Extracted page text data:
****************
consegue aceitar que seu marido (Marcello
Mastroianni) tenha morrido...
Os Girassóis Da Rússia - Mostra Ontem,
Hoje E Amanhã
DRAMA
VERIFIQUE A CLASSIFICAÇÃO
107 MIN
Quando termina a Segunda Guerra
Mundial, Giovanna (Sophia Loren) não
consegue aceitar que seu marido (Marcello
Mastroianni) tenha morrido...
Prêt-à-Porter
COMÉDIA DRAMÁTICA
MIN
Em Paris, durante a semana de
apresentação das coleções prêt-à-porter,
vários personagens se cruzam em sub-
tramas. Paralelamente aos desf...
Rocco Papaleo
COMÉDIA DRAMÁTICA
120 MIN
****************
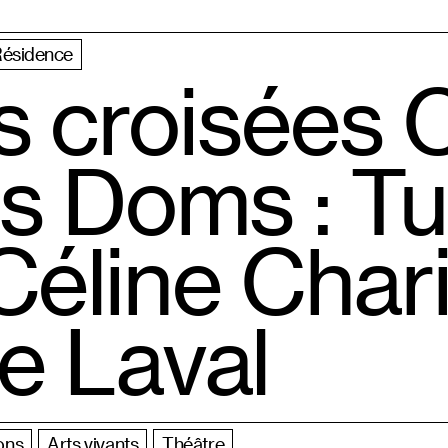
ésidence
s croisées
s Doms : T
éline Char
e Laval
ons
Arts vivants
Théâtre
****************
§ WORK REQUEST
In the entries above, please find the line with "Hoje E Amanhã" and the line with "vários personagens se", then write out exactly those two lines and every line between them, and nothing more.

§ EXERCISE OUTPUT
Hoje E Amanhã
DRAMA
VERIFIQUE A CLASSIFICAÇÃO
107 MIN
Quando termina a Segunda Guerra
Mundial, Giovanna (Sophia Loren) não
consegue aceitar que seu marido (Marcello
Mastroianni) tenha morrido...
Prêt-à-Porter
COMÉDIA DRAMÁTICA
MIN
Em Paris, durante a semana de
apresentação das coleções prêt-à-porter,
vários personagens se cruzam em sub-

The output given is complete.